France 2 s'essaye à un nouveau genre pour rendre hommage à Michel Berger : la fiction-variétés. François Hanss, le réalisateur, nous parle de ce projet original réalisé avec France Gall.
Michel Berger a bercé plusieurs générations

France 2 s’essaye à un nouveau genre pour rendre hommage à Michel Berger : la fiction-variétés. François Hanss, le réalisateur, nous parle de ce projet original.

FRANCE-SOIR : Qu’entendez-vous par « fiction-variétés » ?

FRANÇOIS HANSS : France Gall ne voulait pas faire une émission de variétés comme les autres pour rendre hommage à Michel Berger. Le but était de rassembler, autour de la musique de Michel, les artistes qui l’ont fréquenté ou qui aiment son travail. C’est un véritable film dans la mesure où on a monté un vrai scénario. L’action ne se passe pas sur un plateau de télé, avec un public, mais dans les coulisses d’un show qui se prépare. Là, tous les artistes se retrouvent et répètent les chansons de Michel Berger.

FRANCE-SOIR : Cette scénarisation laisse-t-elle la place à l’improvisation ?

FRANÇOIS HANSS : Bien entendu. Chaque chanson recrée un univers, des émotions différentes. Je n’ai absolument pas demandé aux artistes de prononcer certaines paroles plutôt que d’autres. Tout s’est fait très naturellement.

FRANCE-SOIR : France Gall s’est faite discrète ces dernières années, comment a-t-elle participé à ce projet ?

FRANÇOIS HANSS : Si France Gall s’est mise en retrait, c’est par choix. Elle ne chante plus. Pour ce projet, elle a beaucoup discuté avec la chaîne, en exprimant clairement son désir. Elle savait ce qu’elle ne voulait pas faire : rendre hommage à Michel Berger d’une façon trop classique. Elle avait envie de créativité.

FRANCE-SOIR : Comment s’est passée votre rencontre ?

FRANÇOIS HANSS : On a beaucoup parlé. C’est au terme de notre première entrevue que j’ai décidé de me lancer dans ce projet. On a passé beaucoup de temps ensemble.

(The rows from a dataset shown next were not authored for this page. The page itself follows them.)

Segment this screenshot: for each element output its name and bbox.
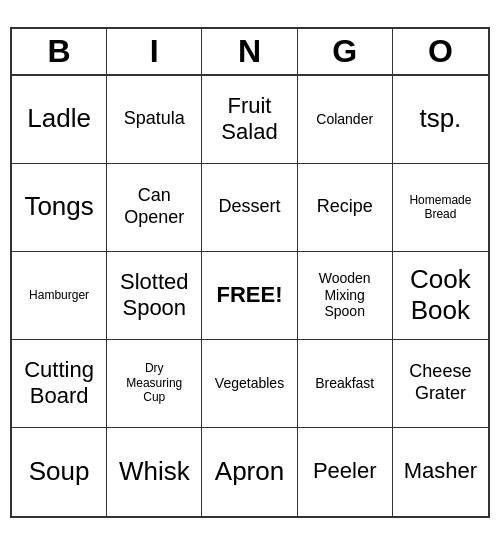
cell-text: Wooden Mixing Spoon — [319, 270, 371, 320]
bingo-cell: FREE! — [202, 252, 297, 340]
cell-text: FREE! — [216, 282, 282, 308]
bingo-cell: tsp. — [393, 76, 488, 164]
bingo-cell: Tongs — [12, 164, 107, 252]
cell-text: Spatula — [124, 108, 185, 130]
header-letter: G — [298, 29, 393, 74]
bingo-cell: Whisk — [107, 428, 202, 516]
bingo-cell: Soup — [12, 428, 107, 516]
cell-text: Hamburger — [29, 288, 89, 302]
bingo-cell: Apron — [202, 428, 297, 516]
bingo-cell: Ladle — [12, 76, 107, 164]
bingo-cell: Wooden Mixing Spoon — [298, 252, 393, 340]
header-letter: I — [107, 29, 202, 74]
bingo-cell: Peeler — [298, 428, 393, 516]
bingo-cell: Colander — [298, 76, 393, 164]
bingo-cell: Recipe — [298, 164, 393, 252]
header-letter: N — [202, 29, 297, 74]
cell-text: Vegetables — [215, 375, 284, 392]
bingo-cell: Vegetables — [202, 340, 297, 428]
bingo-cell: Cutting Board — [12, 340, 107, 428]
bingo-cell: Masher — [393, 428, 488, 516]
cell-text: Cook Book — [410, 264, 471, 326]
cell-text: Homemade Bread — [409, 193, 471, 222]
cell-text: Slotted Spoon — [120, 269, 189, 322]
bingo-cell: Cook Book — [393, 252, 488, 340]
cell-text: Cheese Grater — [409, 361, 471, 404]
cell-text: tsp. — [419, 103, 461, 134]
cell-text: Peeler — [313, 458, 377, 484]
bingo-cell: Dessert — [202, 164, 297, 252]
cell-text: Whisk — [119, 456, 190, 487]
cell-text: Cutting Board — [24, 357, 94, 410]
bingo-card: BINGO LadleSpatulaFruit SaladColandertsp… — [10, 27, 490, 518]
header-letter: O — [393, 29, 488, 74]
bingo-grid: LadleSpatulaFruit SaladColandertsp.Tongs… — [12, 76, 488, 516]
cell-text: Recipe — [317, 196, 373, 218]
cell-text: Fruit Salad — [221, 93, 277, 146]
cell-text: Dry Measuring Cup — [126, 361, 182, 404]
header-letter: B — [12, 29, 107, 74]
cell-text: Colander — [316, 111, 373, 128]
cell-text: Soup — [29, 456, 90, 487]
bingo-cell: Slotted Spoon — [107, 252, 202, 340]
bingo-cell: Dry Measuring Cup — [107, 340, 202, 428]
bingo-cell: Homemade Bread — [393, 164, 488, 252]
bingo-header: BINGO — [12, 29, 488, 76]
cell-text: Masher — [404, 458, 477, 484]
bingo-cell: Cheese Grater — [393, 340, 488, 428]
bingo-cell: Hamburger — [12, 252, 107, 340]
cell-text: Apron — [215, 456, 284, 487]
cell-text: Tongs — [24, 191, 93, 222]
cell-text: Can Opener — [124, 185, 184, 228]
bingo-cell: Can Opener — [107, 164, 202, 252]
bingo-cell: Fruit Salad — [202, 76, 297, 164]
cell-text: Dessert — [218, 196, 280, 218]
bingo-cell: Spatula — [107, 76, 202, 164]
bingo-cell: Breakfast — [298, 340, 393, 428]
cell-text: Ladle — [27, 103, 91, 134]
cell-text: Breakfast — [315, 375, 374, 392]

C’est ce qui fait, je pense, la qualité du programme. France Gall est le fil rouge de cette émission. Elle est présente en permanence. C’est une personne qui aime s’ engager humainement. Sans elle, je n’aurais pas pu imaginer toute cette fiction. Il ne s’agissait pas pour elle de rendre hommage à la personne de Michel Berger, ce qu’elle a déjà fait dans un documentaire, mais bien à sa musique.

FRANCE-SOIR : Que vous évoque Michel Berger ?

FRANÇOIS HANSS : Sa musique a bercé plusieurs générations. Lorsqu’on écoute ses chansons, on ne peut s’empêcher de se dire qu’il a eu une influence sur la musique d’aujourd’hui. C’était un grand compositeur.

FRANCE-SOIR : Qu’est-ce qui était le plus important pour vous sur le tournage ?

FRANÇOIS HANSS : J’espérais qu’il y aurait de l’émotion, ce qui s’est effectivement passé. On a vécu de forts moments d’intimité et de tendresse. Mon but, au-delà de rendre hommage à Michel, c’est que les gens sentent à quel point la musique peut réunir les artistes et faire apparaître une facette qu’on ne leur connaissait pas.

FRANCE-SOIR : Quelles ont été les plus belles rencontres sur le plateau ?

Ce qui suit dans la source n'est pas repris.